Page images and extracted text
+ + + + +
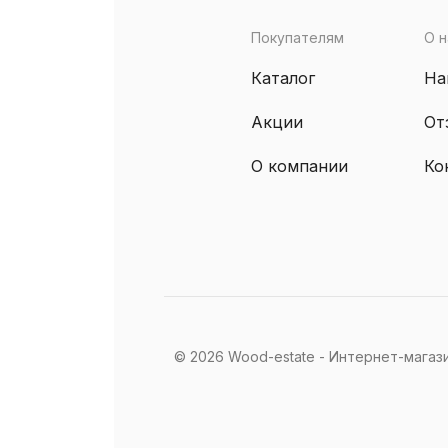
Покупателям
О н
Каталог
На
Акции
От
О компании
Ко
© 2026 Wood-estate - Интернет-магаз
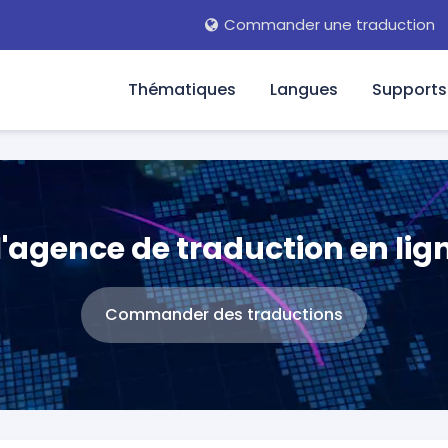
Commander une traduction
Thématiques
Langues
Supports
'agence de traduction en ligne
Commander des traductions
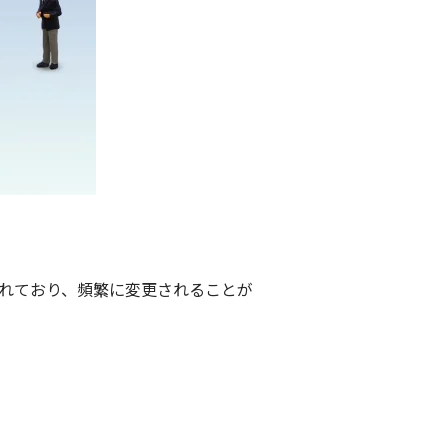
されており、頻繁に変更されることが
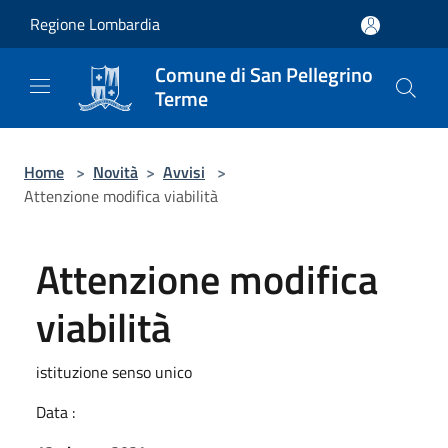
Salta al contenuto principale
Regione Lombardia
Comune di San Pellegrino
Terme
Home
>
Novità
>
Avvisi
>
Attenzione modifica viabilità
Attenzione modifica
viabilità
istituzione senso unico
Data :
+ + + + +
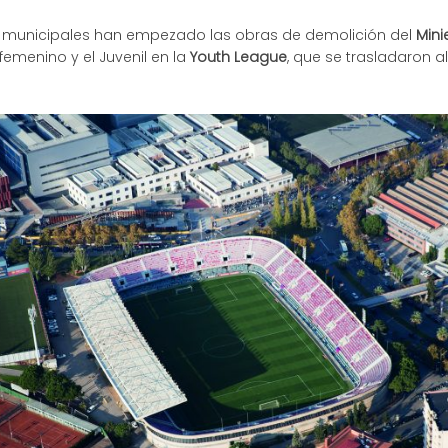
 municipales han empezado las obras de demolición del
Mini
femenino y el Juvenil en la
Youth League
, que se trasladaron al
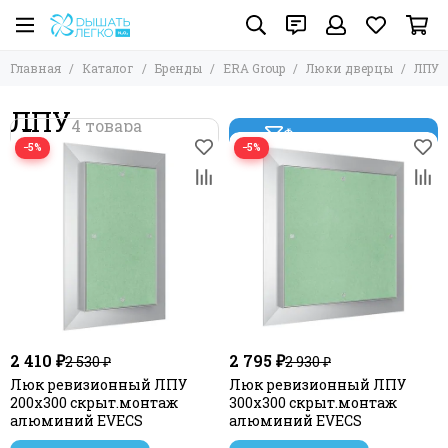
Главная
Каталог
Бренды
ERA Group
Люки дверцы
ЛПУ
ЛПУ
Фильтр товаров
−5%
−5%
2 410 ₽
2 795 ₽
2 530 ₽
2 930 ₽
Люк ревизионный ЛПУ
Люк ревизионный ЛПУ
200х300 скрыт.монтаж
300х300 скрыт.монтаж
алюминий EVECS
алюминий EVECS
+ + + + +
Count how many lines above contain the word "Commander". Reply with the number alone.

2